Veteran Voices Shape New Foundations for Wellbeing and Advocacy
In a momentous stride toward rebuilding trust and empowerment within Australia’s veteran community, the Department of Veterans’ Affairs has engaged over 1,000 veterans, serving ADF personnel, family members, ex-service organisations (ESOs), and service providers in a landmark co-design process. The outcome is a collaborative blueprint for a new wellbeing agency dedicated to veterans and families, alongside a national ESO peak body that truly represents and amplifies the collective voice of those who served.
Listening, Honouring, Acting
Guided by Deputy Secretary and Taskforce Head Teena Blewitt, DVA embarked on a “discovery” journey capturing the heartfelt and unanimous message from the community: this new wellbeing agency must bridge the trust divide between veterans, their families, and the institutions of DVA and Defence.
Blueprints for the agency emphasise a veteran‑centric culture rooted in empathy, collaboration, adaptability, and lived experience serving as lived expertise. The community expects the agency to speak with integrity, say what it will do and do what it says, defined by independence, openness, and transparency, with families included as core stakeholders, broadly and inclusively.
From Insight to Inclusion
To ensure veterans and their families remain at the heart of this transformation, a national roadshow of information sessions is underway, visiting communities across the country to share findings and refine models for the agency’s design.
Forging a Unified Voice: The ESO Peak Body
The momentum extends to forming an ESO peak body, an organisational framework that veterans and advocacy groups nationwide have long demanded. The vision: an entity that is trusted, independent, outcomes‑focused, serving as a collective voice to government, delivering balanced representation, improved collaboration among ESOs, and a streamlined conduit for DVA‑sector communications.
Consultation insights reveal the community and sector stakeholders envision an entity that:
Advocates powerfully and collectively at government level;
Sets and upholds service standards, spurring accountability;
Simplifies navigation for veterans and families searching for support.
Participants strongly emphasised that the peak body should not function as a regulator, a gatekeeper to legitimacy, nor a frontline service provider, but rather a unifying force to amplify impact and cohesion across the sector.
Grounded in Community, Guided by Co-Design
The robust co‑design framework is supported by a structured, three‑phase methodology, encompassing discovery, blueprint creation, and business case formulation. DVA, in partnership with Nous Group, ThinkPlace, and Professor Mark Evans, has conducted 39 in‑person sessions, 5 virtual engagements, 56 written submissions, 151 online surveys, and 15 stakeholder interviews across all states and territories.

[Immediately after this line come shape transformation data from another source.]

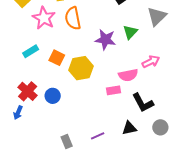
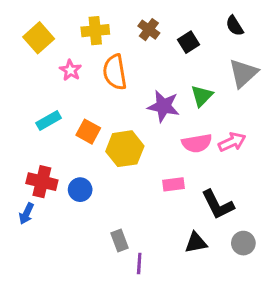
pink star: (44, 18) -> (70, 70), size x0.6
pink semicircle: (128, 75) -> (197, 143), moved
red cross: (28, 91) -> (42, 182), turned -30
purple line: (98, 136) -> (139, 264), moved, turned -64
gray rectangle: (67, 142) -> (119, 240), moved

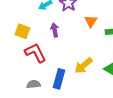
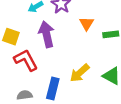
purple arrow: (55, 30) -> (47, 34), size x1.6

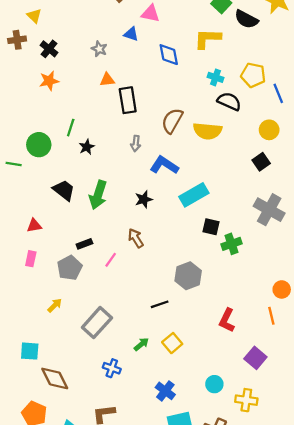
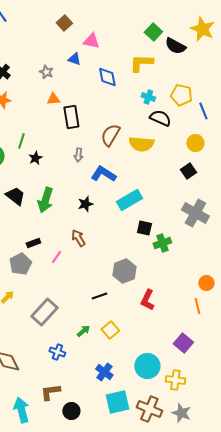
red L-shape: (227, 320) -> (147, 300), moved
cyan circle: (214, 384) -> (147, 366), size x1.6

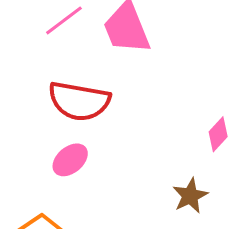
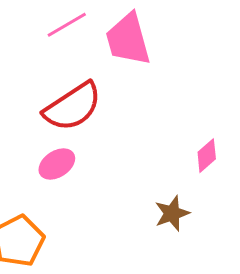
red semicircle: (79, 101) -> (73, 107), turned -50

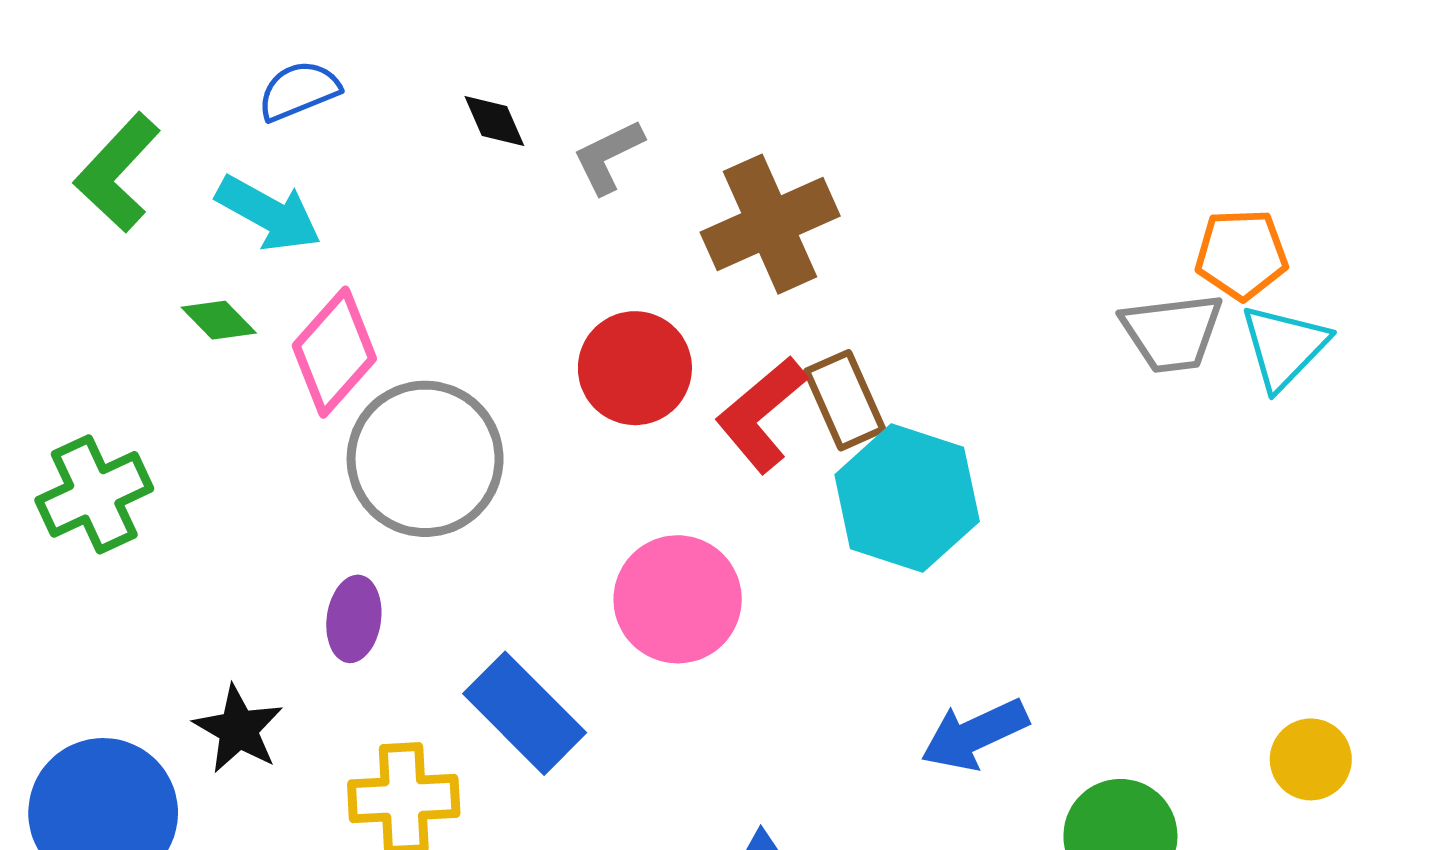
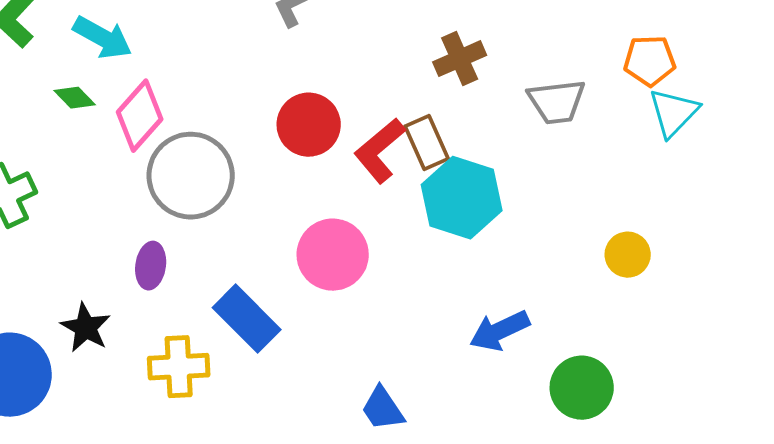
brown cross: (770, 224) -> (460, 59), moved, size x0.7
gray trapezoid: (1172, 333) -> (557, 102), moved
yellow circle: (1311, 759) -> (628, 255), moved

This inclusive and transparent approach is reinforcing that those most affected, veterans and families, must shape the structures intended to serve them.
Pro Patria Centre Perspective
What our veterans have long held dear, trust, purpose, unity, and a sense of shared destiny, is now being woven into the very architecture of their support. Through extensive consultation, heartfelt collaboration, and principled co-design, the DVA is not merely building services, it is rekindling relationships, honoring lived experience, and laying the foundation for an enduring legacy of self-determination and dignity.
These milestones, a veteran-led wellbeing agency and a unified ESO peak body, are not just administrative reforms. They are affirmations: We hear you. We stand with you. We walk alongside you.